Were you told “you’re such a good girl for tidying up” or were you thanked? Were you told “Don’t be naughty!” Or was the situation explained to you? Were you told “eat your dinner like a good boy” or were you encouraged to enjoy your food and eat only what your body needed?
Were you told the facts about your behaviour or someone else’s opinions? Being “good” isn’t defined by behaviour, it’s within us.
Do you seek others’ approval? Do you often worry whether you’ve upset someone? Do you worry that you’re being judged? Do you downplay your achievements? Do you struggle to say no, even when you want to? Do you fear criticism? Are you afraid of making mistakes? Do you seek perfection? Do you feel pressure to live up to other people’s expectations?
Does any of this resonate? If so, then it’s likely that you’ve fallen victim to what I like to call “good girl” or “good boy” syndrome.
If you were constantly told that you’re a “good girl” or “good boy” it’s possible that, even as an adult, you are still feeling the effects of that now. You still feel pressure to always “BE good” no matter what you feel, or what your heart is telling you.
And do you want that pressure for your own children? I’m pretty sure you don’t.
A small tweak of our language when we talk to our children can make all the difference.
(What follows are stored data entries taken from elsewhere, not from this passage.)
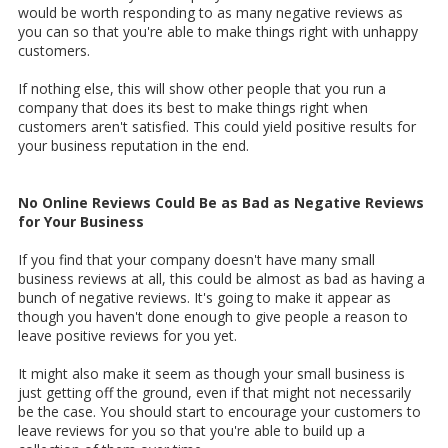
would be worth responding to as many negative reviews as
you can so that you're able to make things right with unhappy
customers.
If nothing else, this will show other people that you run a
company that does its best to make things right when
customers aren't satisfied. This could yield positive results for
your business reputation in the end.
No Online Reviews Could Be as Bad as Negative Reviews
for Your Business
If you find that your company doesn't have many small
business reviews at all, this could be almost as bad as having a
bunch of negative reviews. It's going to make it appear as
though you haven't done enough to give people a reason to
leave positive reviews for you yet.
It might also make it seem as though your small business is
just getting off the ground, even if that might not necessarily
be the case. You should start to encourage your customers to
leave reviews for you so that you're able to build up a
So let’s start stating the facts and show some gratitude. “You helped tidy up, and now the room is clear. Thank you.” “Thank you for helping me make dinner. Now we have a tasty meal to share!”
Our experiences are our lessons and our children are our teachers.
Don’t be good. Be kind. Be generous. Be sparky. Be courageous. Be funny. Be assertive. Be opinionated. Be passionate. Be stubborn. Be competitive. Be free. Be grateful. Be who you truly are. Because none of these are bad, and good is boring anyway!